● PROBLEM TO WORK ON: From the line containing "The image size is (142, 2576)." through the last line, print the records exactly and nothing else.

● RECORDS PROVIDED:
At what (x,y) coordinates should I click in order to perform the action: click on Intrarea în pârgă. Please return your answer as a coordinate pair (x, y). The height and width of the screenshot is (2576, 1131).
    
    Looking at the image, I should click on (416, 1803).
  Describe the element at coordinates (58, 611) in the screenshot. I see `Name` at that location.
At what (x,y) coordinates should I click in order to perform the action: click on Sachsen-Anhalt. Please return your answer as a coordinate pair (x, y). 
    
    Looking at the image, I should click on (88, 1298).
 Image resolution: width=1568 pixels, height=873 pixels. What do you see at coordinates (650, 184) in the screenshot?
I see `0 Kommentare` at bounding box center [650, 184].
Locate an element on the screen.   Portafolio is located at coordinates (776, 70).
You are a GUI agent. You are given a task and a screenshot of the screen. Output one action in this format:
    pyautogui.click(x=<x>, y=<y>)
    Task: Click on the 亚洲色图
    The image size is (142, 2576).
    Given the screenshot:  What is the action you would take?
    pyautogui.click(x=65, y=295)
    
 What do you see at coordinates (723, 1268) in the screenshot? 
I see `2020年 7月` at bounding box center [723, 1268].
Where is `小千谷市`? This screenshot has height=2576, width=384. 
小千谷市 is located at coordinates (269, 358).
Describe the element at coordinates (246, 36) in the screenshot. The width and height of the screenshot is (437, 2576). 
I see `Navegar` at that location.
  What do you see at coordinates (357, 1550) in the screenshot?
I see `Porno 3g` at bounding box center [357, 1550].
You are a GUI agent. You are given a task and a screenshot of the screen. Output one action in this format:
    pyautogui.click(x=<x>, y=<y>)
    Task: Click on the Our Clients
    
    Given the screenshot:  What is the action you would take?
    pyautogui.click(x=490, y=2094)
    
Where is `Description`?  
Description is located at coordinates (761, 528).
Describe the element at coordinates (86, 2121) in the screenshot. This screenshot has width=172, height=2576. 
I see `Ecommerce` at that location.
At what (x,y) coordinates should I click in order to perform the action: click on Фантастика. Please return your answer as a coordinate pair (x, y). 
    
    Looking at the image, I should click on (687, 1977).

● ANSWER SECTION:
    The image size is (142, 2576).
    Given the screenshot:  What is the action you would take?
    pyautogui.click(x=65, y=295)
    
 What do you see at coordinates (723, 1268) in the screenshot? 
I see `2020年 7月` at bounding box center [723, 1268].
Where is `小千谷市`? This screenshot has height=2576, width=384. 
小千谷市 is located at coordinates (269, 358).
Describe the element at coordinates (246, 36) in the screenshot. The width and height of the screenshot is (437, 2576). 
I see `Navegar` at that location.
  What do you see at coordinates (357, 1550) in the screenshot?
I see `Porno 3g` at bounding box center [357, 1550].
You are a GUI agent. You are given a task and a screenshot of the screen. Output one action in this format:
    pyautogui.click(x=<x>, y=<y>)
    Task: Click on the Our Clients
    
    Given the screenshot:  What is the action you would take?
    pyautogui.click(x=490, y=2094)
    
Where is `Description`?  
Description is located at coordinates (761, 528).
Describe the element at coordinates (86, 2121) in the screenshot. This screenshot has width=172, height=2576. 
I see `Ecommerce` at that location.
At what (x,y) coordinates should I click in order to perform the action: click on Фантастика. Please return your answer as a coordinate pair (x, y). 
    
    Looking at the image, I should click on (687, 1977).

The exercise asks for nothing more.